New York bar declares itself 'autonomous zone' to skirt COVID-19 restrictions
Owners of Mac's Public House are defying orders intended to slow the virus.
Bucking government-imposed COVID-19 restrictions, the owners of a bar in a virus hot spot of New York City said they've declared their watering hole an "autonomous zone" offering food and booze on the house, but asking visitors for tips and telling authorities they're not welcome.
After being stripped of their liquor license and fined $1,000 a day by the New York City Sheriff's Office for flouting rules enacted to blunt an alarming second wave of the deadly virus, Keith McAlarney and Danny Presti, the owners of Mac's Public House in the city's Staten Island borough, believe their self-proclamation makes them immune from Gov. Andrew Cuomo's executive order.

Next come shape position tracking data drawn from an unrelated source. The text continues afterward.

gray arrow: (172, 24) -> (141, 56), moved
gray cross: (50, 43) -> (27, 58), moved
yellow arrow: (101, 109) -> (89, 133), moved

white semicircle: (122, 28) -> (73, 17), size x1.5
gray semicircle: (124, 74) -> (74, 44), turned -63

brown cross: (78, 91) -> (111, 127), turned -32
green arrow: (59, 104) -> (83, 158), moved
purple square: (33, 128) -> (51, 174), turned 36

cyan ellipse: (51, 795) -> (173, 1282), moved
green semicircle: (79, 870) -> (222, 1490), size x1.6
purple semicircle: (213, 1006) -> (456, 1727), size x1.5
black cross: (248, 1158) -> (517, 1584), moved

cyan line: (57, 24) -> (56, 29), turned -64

"We're still doing things in a safe way. We're still open," Presti said in a YouTube video briefing patrons on the tavern's status.
Mac's Public House is located in an area deemed by Cuomo to be a virus-risky "orange zone" after the Staten Island positive-testing rate climbed to 4.15% last week. Under "orange zone" restrictions, indoor dining is prohibited and outdoor dining is restricted to tables of four customers or fewer.
Reached by phone on Monday morning by ABC News, McAlarney said that he and his partner had no comment.
In the YouTube video he posted on Friday, Presti said he and McAlarney have no intention of abiding by the rules or paying fines levied against them. They've also removed cease-and-desist notices slapped on their windows by the state Health Department.
The proprietors, who opened their bar a year ago after conducting major renovations on the space, have also painted an orange square on the sidewalk outside the tavern's door that includes the words "autonomous zone," a phrase similar to the one used by activists in Seattle who established a law enforcement-free area during recent protests over police brutality.
"We refuse to abide by any rules and regulations put forth by the Mayor of NYC and the Governor of NY State," reads a sign posted in the bar's front window.
The owners continued to invite patrons inside over the weekend to imbibe and eat, ABC's New York station WABC-TV and other news media outlets reported.
"It doesn't seem like we can do business," Presti said in the video. "So here's what we're going to do for everybody: We're going to give away everything for free. So now you can come to Mac's Public House, and you can eat for free and you can drink for free. We just ask that you do make a donation toward us so that we can still pay our bills."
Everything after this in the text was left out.